The indictment centers on Juan and Rachael Torrens, a Miami couple in charge of several development, real estate and mortgage firms.

The Torrens would identify homeowners willing to overstate their home’s values and set them up with “straw buyers” who would allow their identities and credit to be used in exchange for a fee, the indictment said.

Also charged were Daniel Ramos, the owner of a Miami construction company; Alfred Muxo, owner of a Palmetto Bay real estate appraiser’s office; Katherine Harris, part owner of a Hollywood title company; and Roger Rosario, an assistant bank manager in Miami-Dade County.

The remainder of the charges were against 25 people who served as straw buyers.

Aside from the 15 homes targeted on Marco Island, the remainder were in Broward and Miami-Dade counties.

Marco Island Police Chief Roger Reinke said there could be more charges coming for mortgage fraud on the island.

“The investigation continues,” Reinke said. “That should speak for itself.”

Mortgage fraud inflates home prices that can have an effect on the values of neighboring properties, making it harder to buy and sell homes.

Gerry Rosenblum, a past president of the Marco Island Area Association of Realtors, said fraud has had a “fairly significant” effect on Marco Island’s real estate market.

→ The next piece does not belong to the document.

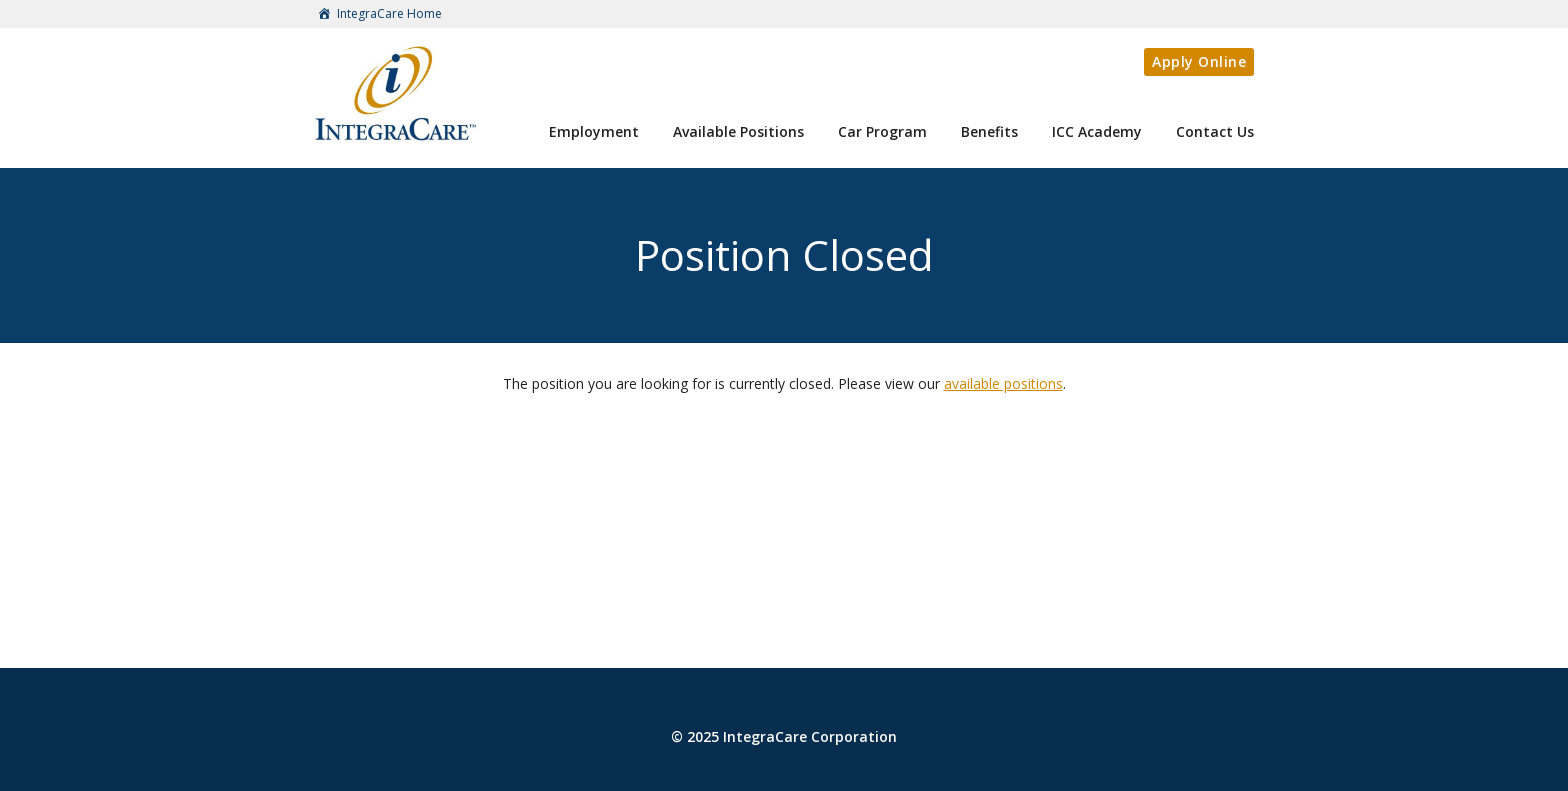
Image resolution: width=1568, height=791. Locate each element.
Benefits (989, 131)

“A lot of what drove the market up was a lot of this type of mortgage fraud,” Rosenblum said. “That had a real impact on the market.”

“We’re glad it’s all getting cleaned up now,” he added.

Monday’s indictment was part of a Federal-State Mortgage Fraud Initiative announced in September by Acosta. The initiative has netted 55 charges in connection with several schemes involving loans totaling more than $75 million, a federal prosecutor’s release said.